---------- DATA PROVIDED
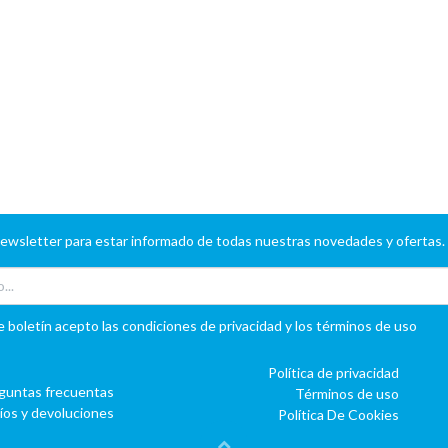
newsletter para estar informado de todas nuestras novedades y ofertas.
e boletín acepto las condiciones de privacidad y los términos de uso
Política de privacidad
guntas frecuentas
Términos de uso
íos y devoluciones
Política De Cookies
--------------------
▶ **DIRECTIONS FOR THIS TASK**
Repeat all the data as it stands, dropping any images it holds.

▶ **ANSWER TO THIS TASK**
newsletter para estar informado de todas nuestras novedades y ofertas.
e boletín acepto las condiciones de privacidad y los términos de uso
Política de privacidad
guntas frecuentas
Términos de uso
íos y devoluciones
Política De Cookies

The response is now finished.